Issue is:- “Whether the funding of the interest amount by way of a term loan amounts to actual payment as contemplated by Section 43B of the Income-tax Act, 1961?”
Fact of the case:-
1. Assessee was heavily indebted to its institutional creditors and ICICI was the lead manager of those creditors.
2. The accumulated interest on the overdue principal had mounted to Rs. 3,00,14,900 and The assessee was unable to discharge this interest liability due to its financial hardship.
3. the ICICI, by a letter waived a part of the compound interest together with the commitment charges and agreed to accept 3,00,149 convertible debentures of Rs 100 each, amounting to Rs. 3,00,14,900 in lieu of the outstanding interest.
Contention of Department
1. impugned order of ITAT is contrary to the decision of the Madras High Court in Kalpana Lamps and Components Ltd. v. DCIT, (2001) 255 ITR 491. In that case, it was held in the context of a claim under Section 43B that a mere postponement of the liability to pay interest does not amount to discharge.
2. It was further argued that impugned order of ITAT to the extent it relied on Circular No. 674 dated 20-12-1993 issued by the CBDT, was misplaced and untenable. it was also argued that structure of sales tax enactments, schemes made, whereby the sales-tax liabilities were converted into loans by the State Governments, were allowed as a deduction in the assessment for the previous year in which such conversion was allowed.
3. The schemes were statutory and the application of the Circular was limited to the instance it catered to. The ITAT could not have carried the analogy beyond the instance mentioned in the circular, to dilute the rigors of Section 43B which mandated actual payment.
4. Amendments made to Section 43B by virtue of Finance Act, 2006 with retrospective effect from 01.04.1989 by insertion of Explanation 3C and Explanation 3D meant that actual payment had to necessarily be made to qualify for deduction.
Contention of the assesee
1. That debentures are securities within the meaning of the expression understood in Section 2 (ac) and (h) of the Securities Contract Regulation Act, 1956 and freely tradable. The moment the debentures were issued to ICICI, the latter could realize the money value thereof.
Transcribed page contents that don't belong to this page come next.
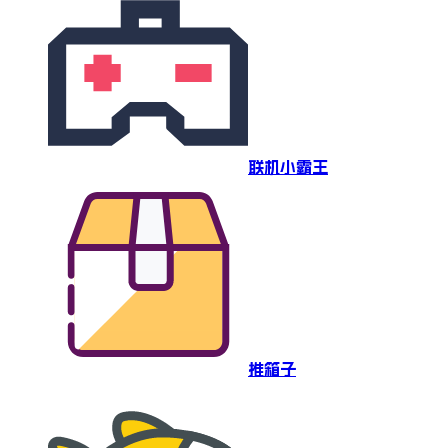
联机小霸王
推箱子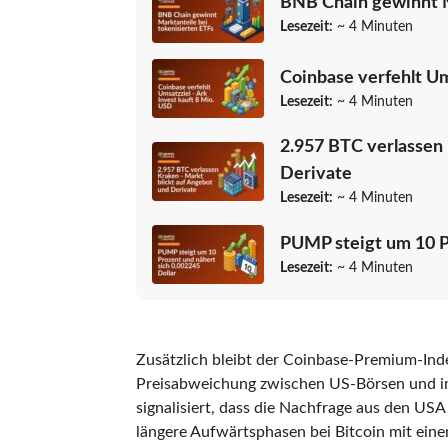
BNB Chain gewinnt M
Lesezeit:
~ 4 Minuten
Coinbase verfehlt Um
Lesezeit:
~ 4 Minuten
2.957 BTC verlassen 
Derivate
Lesezeit:
~ 4 Minuten
PUMP steigt um 10 Pr
Lesezeit:
~ 4 Minuten
Zusätzlich bleibt der Coinbase-Premium-Index
Preisabweichung zwischen US-Börsen und int
signalisiert, dass die Nachfrage aus den USA
längere Aufwärtsphasen bei Bitcoin mit ein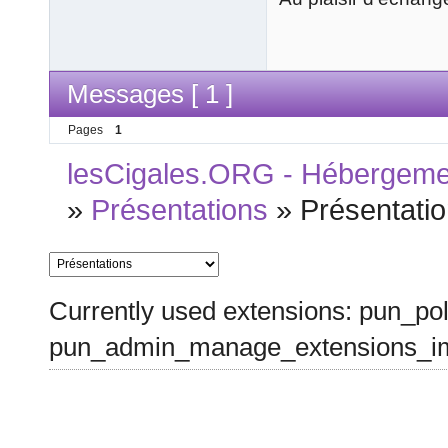
Messages [ 1 ]
Pages
1
lesCigales.ORG - Hébergement
»
Présentations
»
Présentati
Currently used extensions: pun_pol
pun_admin_manage_extensions_im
2. AR relied on the Constitution Bench decision in Standard Chartered Bank v Andhra Bank, 2006 (6) SCC 94 and also relied on Vinir Engineering (P) Ltd. v Deputy Commissioner of Income Tax 313 ITR 154 and the Jharkhand High Court decision in Commissioner of Income Tax v Shakti Spring Industries (P) Ltd,  219 Taxman 124 to say that not all payments need to be in cash and that debenture payouts as part of arrangements with banks and financial institutions are deemed sufficient under Section 43B.
High Court held as under:
1. Loan taken is from ICICI, IDBI and IFCI. These entities are included within the definition of “public financial institution” set out in Section 4A of the Companies Act, 1956 (applicable for the purposes of the instant case as it relates to AY 1996-97).
2. Explanation 3C, having retrospective effect with effect from 01.04.1989, would be applicable to the present case, as it relates to AY 1996-97.Explanation 3C squarely covers the issue raised in this appeal, as it negates the assessee’s contention that interest which has been converted into a loan is deemed to be actually paid.
3. Hence, department appeal is allowed.